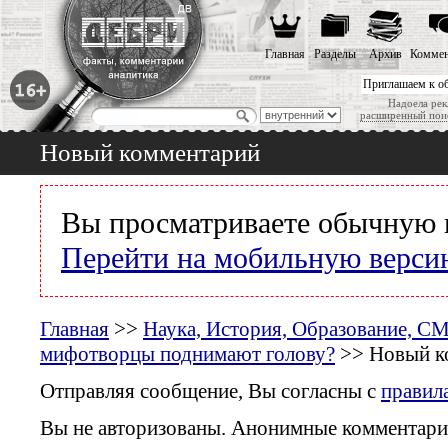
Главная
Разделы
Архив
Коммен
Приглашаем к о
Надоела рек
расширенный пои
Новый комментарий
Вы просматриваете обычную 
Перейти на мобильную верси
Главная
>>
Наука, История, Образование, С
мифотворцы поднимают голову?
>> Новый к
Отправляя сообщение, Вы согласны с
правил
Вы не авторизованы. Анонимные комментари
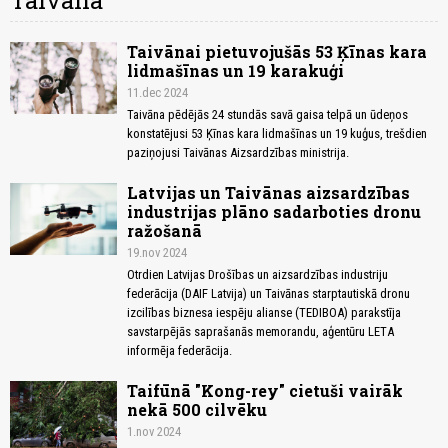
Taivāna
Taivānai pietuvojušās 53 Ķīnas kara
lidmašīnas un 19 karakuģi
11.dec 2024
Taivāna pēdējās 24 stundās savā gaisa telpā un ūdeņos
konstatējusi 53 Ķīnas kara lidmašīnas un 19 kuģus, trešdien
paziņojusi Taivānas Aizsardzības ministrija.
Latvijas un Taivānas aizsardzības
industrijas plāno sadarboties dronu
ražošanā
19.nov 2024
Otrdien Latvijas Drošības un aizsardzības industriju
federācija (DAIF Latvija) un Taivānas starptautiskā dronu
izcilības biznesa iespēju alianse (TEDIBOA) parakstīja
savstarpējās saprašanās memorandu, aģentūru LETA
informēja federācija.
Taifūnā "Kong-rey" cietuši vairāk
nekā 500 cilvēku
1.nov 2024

---

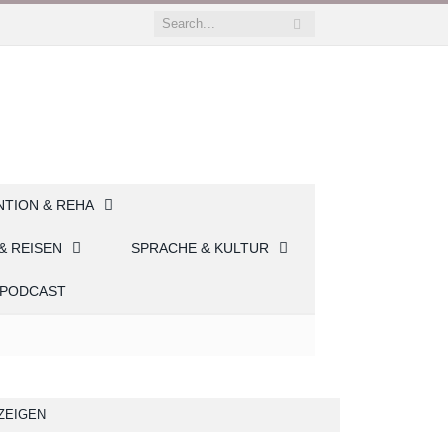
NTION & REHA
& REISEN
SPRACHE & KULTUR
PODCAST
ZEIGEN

---

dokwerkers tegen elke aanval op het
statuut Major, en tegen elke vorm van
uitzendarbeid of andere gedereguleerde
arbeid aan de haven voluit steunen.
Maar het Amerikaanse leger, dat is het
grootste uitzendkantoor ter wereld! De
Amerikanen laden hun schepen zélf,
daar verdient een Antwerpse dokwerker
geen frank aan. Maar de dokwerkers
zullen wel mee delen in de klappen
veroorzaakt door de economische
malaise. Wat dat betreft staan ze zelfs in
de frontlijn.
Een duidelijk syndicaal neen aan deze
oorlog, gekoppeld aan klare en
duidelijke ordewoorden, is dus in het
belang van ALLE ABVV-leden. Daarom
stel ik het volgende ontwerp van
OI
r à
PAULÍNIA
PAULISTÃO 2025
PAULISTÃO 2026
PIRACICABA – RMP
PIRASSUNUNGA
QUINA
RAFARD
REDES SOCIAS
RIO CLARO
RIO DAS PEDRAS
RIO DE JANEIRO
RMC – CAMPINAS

---

- Your assignment
Retype the records above, but only those lines that fall between the line containing "duidelijke ordewoorden, is dus in het" and the line containing "RMC – CAMPINAS", with both of those lines included, exactly as written.

- Answer below
duidelijke ordewoorden, is dus in het
belang van ALLE ABVV-leden. Daarom
stel ik het volgende ontwerp van
OI
r à
PAULÍNIA
PAULISTÃO 2025
PAULISTÃO 2026
PIRACICABA – RMP
PIRASSUNUNGA
QUINA
RAFARD
REDES SOCIAS
RIO CLARO
RIO DAS PEDRAS
RIO DE JANEIRO
RMC – CAMPINAS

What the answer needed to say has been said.